Without including any picture, return the complete set of records exactly.

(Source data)
=-=-=-=-=
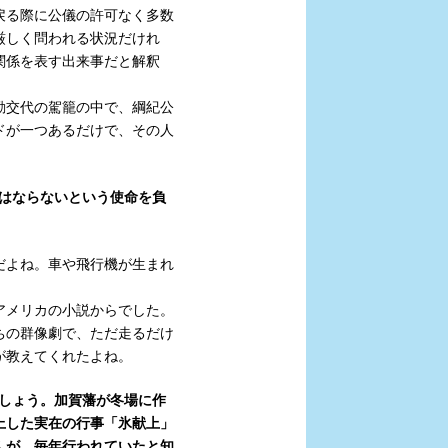
戻る際に公儀の許可なく多数
厳しく問われる状況だけれ
関係を表す出来事だと解釈
勤交代の駕籠の中で、綱紀公
ドが一つあるだけで、その人
はならないという使命を負
だよね。車や飛行機が生まれ
アメリカの小説からでした。
ちの群像劇で、ただ走るだけ
が教えてくれたよね。
しょう。加賀藩が冬場に作
上した実在の行事「氷献上」
んが、毎年行われていたと知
=-=-=-=-=
» **Response**:
戻る際に公儀の許可なく多数
厳しく問われる状況だけれ
関係を表す出来事だと解釈
勤交代の駕籠の中で、綱紀公
ドが一つあるだけで、その人
はならないという使命を負
だよね。車や飛行機が生まれ
アメリカの小説からでした。
ちの群像劇で、ただ走るだけ
が教えてくれたよね。
しょう。加賀藩が冬場に作
上した実在の行事「氷献上」
んが、毎年行われていたと知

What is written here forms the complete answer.